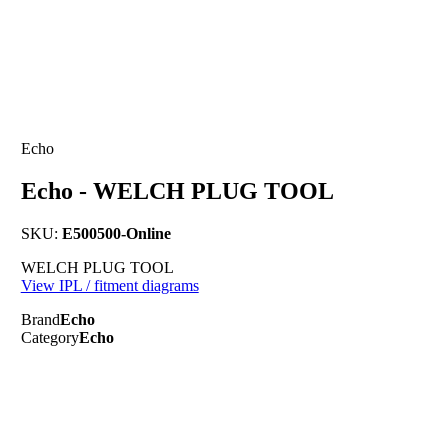
Echo
Echo - WELCH PLUG TOOL
SKU:
E500500-Online
WELCH PLUG TOOL
View IPL / fitment diagrams
Brand
Echo
Category
Echo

**Directions**
Look over the records above and copy each line that includes the string "WELCH".

**Response to the task**
Echo - WELCH PLUG TOOL
WELCH PLUG TOOL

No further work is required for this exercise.